• **YOUR GOAL**:
What you produce should be every line from the data that includes "hôpitaux".

• **TASK MATERIAL**:
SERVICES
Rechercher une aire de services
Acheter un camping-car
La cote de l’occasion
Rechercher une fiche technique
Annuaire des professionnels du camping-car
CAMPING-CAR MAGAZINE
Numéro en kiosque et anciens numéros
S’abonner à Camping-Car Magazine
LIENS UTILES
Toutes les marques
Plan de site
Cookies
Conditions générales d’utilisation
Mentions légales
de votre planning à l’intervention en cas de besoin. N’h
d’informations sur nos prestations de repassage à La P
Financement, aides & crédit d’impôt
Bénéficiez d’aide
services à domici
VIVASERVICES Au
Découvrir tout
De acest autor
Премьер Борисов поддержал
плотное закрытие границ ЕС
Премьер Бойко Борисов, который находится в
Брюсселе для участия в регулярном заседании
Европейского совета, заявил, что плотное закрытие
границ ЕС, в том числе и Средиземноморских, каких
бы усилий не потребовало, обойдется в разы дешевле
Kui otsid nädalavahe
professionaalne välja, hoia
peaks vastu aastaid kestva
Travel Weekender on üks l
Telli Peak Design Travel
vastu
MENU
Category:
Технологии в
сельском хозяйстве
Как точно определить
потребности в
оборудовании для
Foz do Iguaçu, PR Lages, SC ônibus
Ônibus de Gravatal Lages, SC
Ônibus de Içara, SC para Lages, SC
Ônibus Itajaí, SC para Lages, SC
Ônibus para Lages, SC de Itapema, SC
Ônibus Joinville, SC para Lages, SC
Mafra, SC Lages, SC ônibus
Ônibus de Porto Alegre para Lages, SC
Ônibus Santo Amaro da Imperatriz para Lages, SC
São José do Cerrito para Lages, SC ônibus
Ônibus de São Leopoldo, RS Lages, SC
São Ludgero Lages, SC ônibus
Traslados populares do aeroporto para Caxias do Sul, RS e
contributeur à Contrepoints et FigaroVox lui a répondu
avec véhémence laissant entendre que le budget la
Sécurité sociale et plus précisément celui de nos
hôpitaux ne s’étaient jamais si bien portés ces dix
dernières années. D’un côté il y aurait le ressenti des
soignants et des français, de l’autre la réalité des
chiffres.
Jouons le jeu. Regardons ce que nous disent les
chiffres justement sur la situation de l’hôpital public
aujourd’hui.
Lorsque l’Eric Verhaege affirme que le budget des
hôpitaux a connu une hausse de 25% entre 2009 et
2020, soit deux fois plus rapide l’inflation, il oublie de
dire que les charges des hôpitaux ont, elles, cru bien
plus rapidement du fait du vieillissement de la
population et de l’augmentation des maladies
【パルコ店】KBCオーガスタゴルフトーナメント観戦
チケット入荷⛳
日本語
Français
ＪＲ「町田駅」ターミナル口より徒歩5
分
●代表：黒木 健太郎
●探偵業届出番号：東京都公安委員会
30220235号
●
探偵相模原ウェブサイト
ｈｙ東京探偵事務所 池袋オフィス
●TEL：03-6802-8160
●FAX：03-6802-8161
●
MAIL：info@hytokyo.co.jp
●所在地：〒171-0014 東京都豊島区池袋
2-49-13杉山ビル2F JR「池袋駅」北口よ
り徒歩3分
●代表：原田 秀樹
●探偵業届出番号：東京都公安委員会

• **FINISHED EXERCISE**:
hôpitaux ne s’étaient jamais si bien portés ces dix
hôpitaux a connu une hausse de 25% entre 2009 et
dire que les charges des hôpitaux ont, elles, cru bien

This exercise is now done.